I’m always on the lookout for new ways to promote. It comes naturally, as I spent a few years at AEG wearing a marketing hat. Plus, I’ve seen more than a few projects fail not because they were bad but because no one knew they existed. Sadly, though, I don’t think there’s a “magic bullet.” Sure, folks occasionally stumble on a brilliant scheme for a particular product but ultimately promotion’s all about diligent elbow grease. Learn to spot the opportunities and seize them when they show up. Like this one, for example: www.crafty-games.com. 🙂
TH: Have your reached the point at which you realized that you had “made it” as a writer and author? If so, can you describe the milestone or circumstances? Do you recall how that felt?
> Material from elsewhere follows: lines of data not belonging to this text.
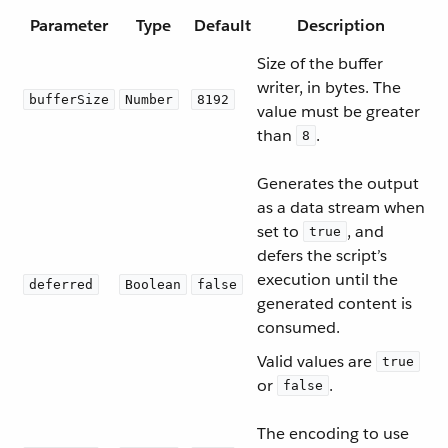
Parameter
Type
Default
Description
Size of the buffer
writer, in bytes. The
bufferSize
Number
8192
value must be greater
than
.
8
Generates the output
as a data stream when
set to
, and
true
defers the script’s
execution until the
deferred
Boolean
false
generated content is
consumed.
Valid values are
true
or
.
false
The encoding to use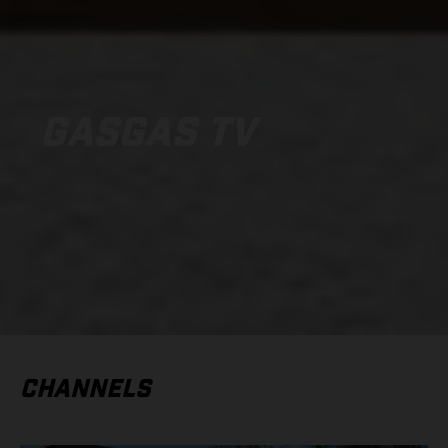
GASGAS TV
CHANNELS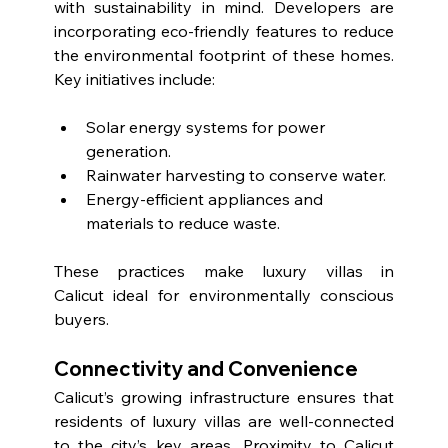
with sustainability in mind. Developers are 
incorporating eco-friendly features to reduce 
the environmental footprint of these homes. 
Key initiatives include:
Solar energy systems for power 
generation.
Rainwater harvesting to conserve water.
Energy-efficient appliances and 
materials to reduce waste.
These practices make luxury villas in 
Calicut ideal for environmentally conscious 
buyers.
Connectivity and Convenience
Calicut’s growing infrastructure ensures that 
residents of luxury villas are well-connected 
to the city’s key areas. Proximity to 
Calicut 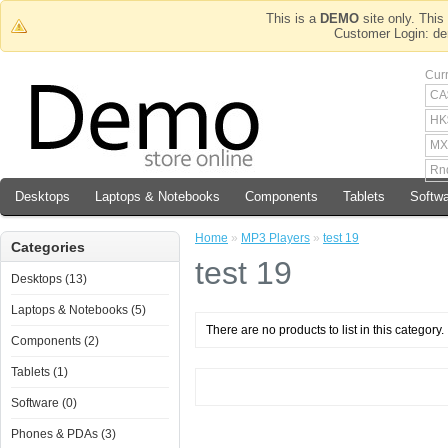
This is a
DEMO
site only. This 
Customer Login
Cur
CA
HK
MX
Rn
Desktops
Laptops & Notebooks
Components
Tablets
Softw
Home
»
MP3 Players
»
test 19
Categories
test 19
Desktops (13)
Laptops & Notebooks (5)
There are no products to list in this category.
Components (2)
Tablets (1)
Software (0)
Phones & PDAs (3)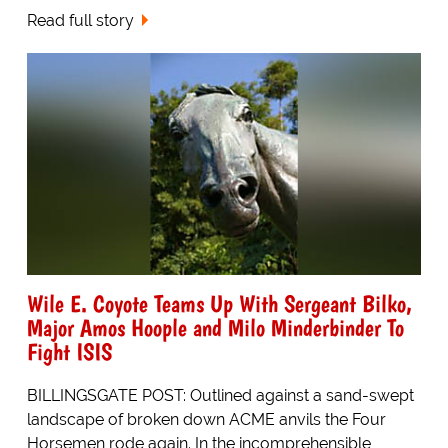
Read full story
Wile E. Coyote Teams Up With Sergeant Bilko,
Major Amos Hoople and Milo Minderbinder To
Fight ISIS
BILLINGSGATE POST: Outlined against a sand-swept
landscape of broken down ACME anvils the Four
Horsemen rode again. In the incomprehensible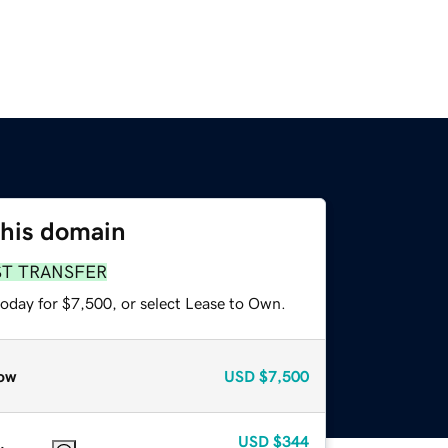
this domain
ST TRANSFER
today for $7,500, or select Lease to Own.
ow
USD
$7,500
USD
$344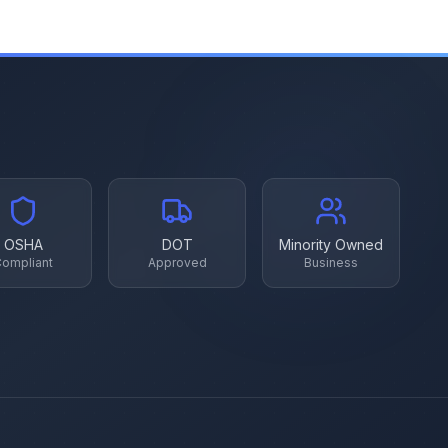
OSHA
DOT
Minority Owned
ompliant
Approved
Business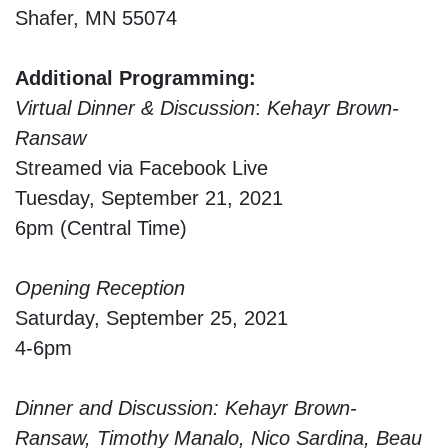
Shafer, MN 55074
Additional Programming:
Virtual Dinner & Discussion
:
Kehayr Brown-
Ransaw
Streamed via Facebook Live
Tuesday, September 21, 2021
6pm (Central Time)
Opening Reception
Saturday, September 25, 2021
4-6pm
Dinner and Discussion: Kehayr Brown-
Ransaw, Timothy Manalo, Nico Sardina, Beau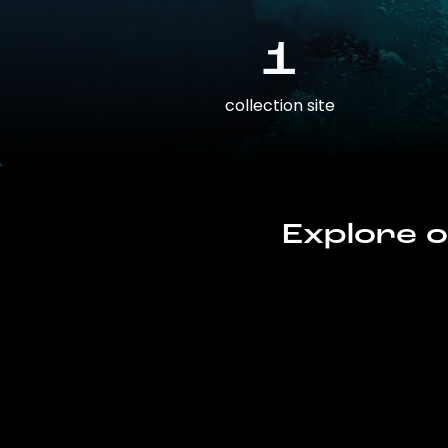
1
collection site
Explore o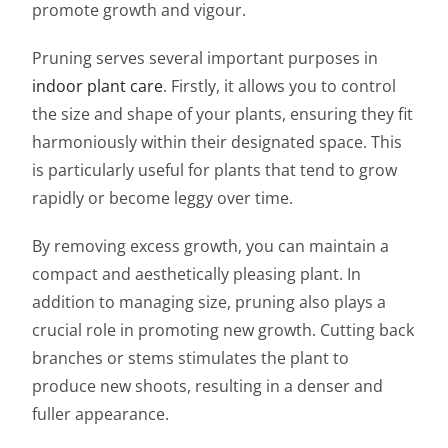
promote growth and vigour.
Pruning serves several important purposes in
indoor plant care
. Firstly, it allows you to control
the size and shape of your plants, ensuring they fit
harmoniously within their designated space. This
is particularly useful for plants that tend to grow
rapidly or become leggy over time.
By removing excess growth, you can maintain a
compact and aesthetically pleasing plant. In
addition to managing size, pruning also plays a
crucial role in promoting new growth. Cutting back
branches or stems stimulates the plant to
produce new shoots, resulting in a denser and
fuller appearance.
PK: I think I’ve achieved a certain moderate success in the hobby gaming market but there are still quite a few avenues for me to explore, so I wouldn’t say I’ve “made it,” no. If I had to pick a single highlight thus far, I’d say it was the AEG dinner at the GAMA trade show where we premiered Spycraft’s first edition. AEG put on a great spread that night, with hundreds of books set out at the tables, one to a guest. It was a sea of silver across the entire hall.
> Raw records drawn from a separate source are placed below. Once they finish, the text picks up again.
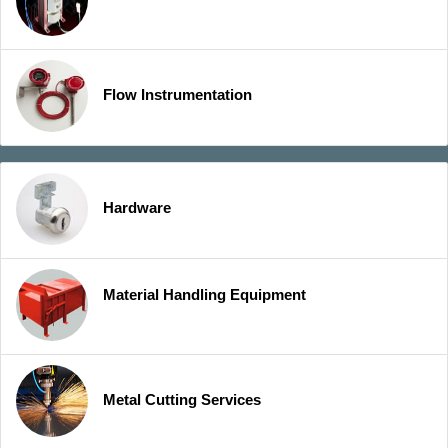
Flow Instrumentation
Hardware
Material Handling Equipment
Metal Cutting Services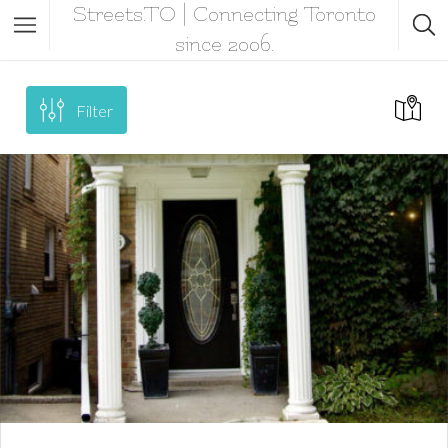
Streets.TO | Connecting Toronto
since 2006.
Filter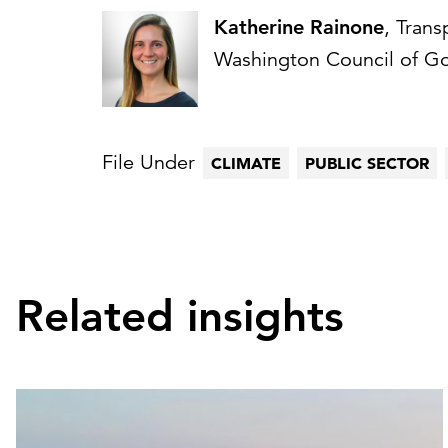
Katherine Rainone
, Trans
Washington Council of G
File Under
CLIMATE
PUBLIC SECTOR
Related insights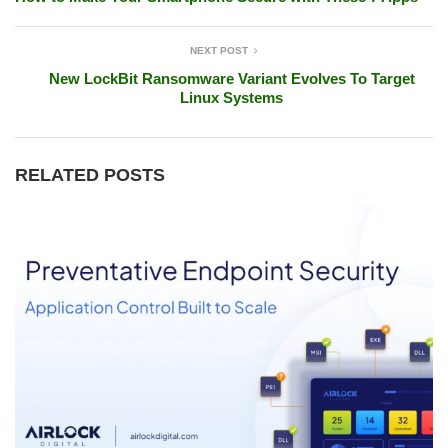
NEXT POST
New LockBit Ransomware Variant Evolves To Target
Linux Systems
RELATED POSTS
I remember DJ saying, “This is all for you.” I don’t think I’ve ever stood prouder.
TH: Some say that professional writers have to look at themselves as a business, a branded commodity. Do you take that approach?
PK: Not all the time but I see the value in it. Especially in this age, when the cult of personality is so pervasive, I think it’s critical for anyone selling their services to take stock of their perceived value as a name. That’s true in any profession, obviously, but even more so for writers and other entertainers who attract and nurture fans. As we all know, fans will make up their minds and proselytize whether you want them to or not. You might as well get involved in the process.
TH: What can readers expect to see from you in the near future? What are you working on?
PK: Right now Crafty Games is dancing around the 800-lb. gorilla’s feet with Fantasy Craft, a traditional adventure gaming toolset. This fall we’ll be putting out Ten Thousand Bullets, a street noir opus by Alex Flagg. Both use our in-house system and will be supported by a range of PDF products.
I’m also wrapping up the long-gestating World on Fire series (our current espionage setting), which was the only thing I left unfinished at AEG. Crafty inherited it when we broke away from the company and it’s had something of a turbulent life since, so it’s exciting to finally get all that material in players’ hands.
On the freelance front I’m going to be editing the Colonial Military book for Battlestar Galactica, and I’m hoping I can follow up with some other ideas I’ve had for the line. Jamie Chambers and his crew have been really open to new ideas, and I love working with MWP (Margaret Weis Productions).
Beyond that… We’ll see. I try not to plan *too* far out, as it kills your ability to adapt to new opportunities – and there are always new opportunities.
TH: What is the most memorable moment (good, bad, or other) you have had in your life as an author?
PK: I don’t know that I could narrow it down to just one actually. Professional writing has changed my life in so many ways and provided me with so many incredible experiences. I’ve visited other countries and met people who I know will remain close friends forever. I’ve been privileged to work with wildly talented folks on projects that a lot of aspiring writers never dream of tackling.
Most memorable… Outside the launch of Spycraft, it might be a tie between all the times someone whose work I’ve read and loved for years, or whose career I’ve followed since well before I started at AEG, took the time to chat with me. My earliest of these memories was Peter Adkison, who went out of his way to invite me to one of his parties at my very first GenCon (about a week after I was hired at AEG). Another was Tracy Hickman, who randomly invited Kevin Wilson (the other father of Spycraft) and I to lunch a few years later. That’s one of the things I love about the hobby gaming market so much – it’s filled with genuinely good people.